[Data records Boundary: Start]

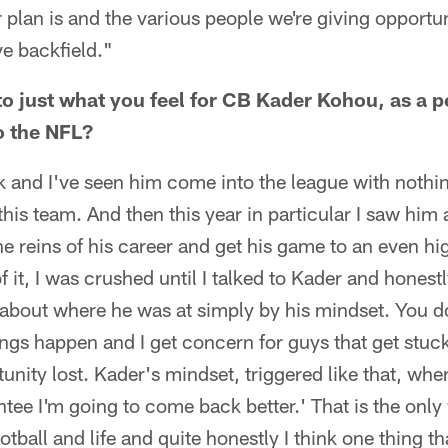
plan is and the various people we're giving opportuni
e backfield."
o just what you feel for CB Kader Kohou, as a 
o the NFL?
k and I've seen him come into the league with noth
this team. And then this year in particular I saw him 
the reins of his career and get his game to an even hi
of it, I was crushed until I talked to Kader and hone
tter about where he was at simply by his mindset. You
ings happen and I get concern for guys that get stuck
tunity lost. Kader's mindset, triggered like that, whe
antee I'm going to come back better.' That is the onl
otball and life and quite honestly I think one thing th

[Data records Boundary: End]

Problem description: Take every line of the material that contains the word "come", and copy it.

Solution to the problem:
k and I've seen him come into the league with noth
antee I'm going to come back better.' That is the onl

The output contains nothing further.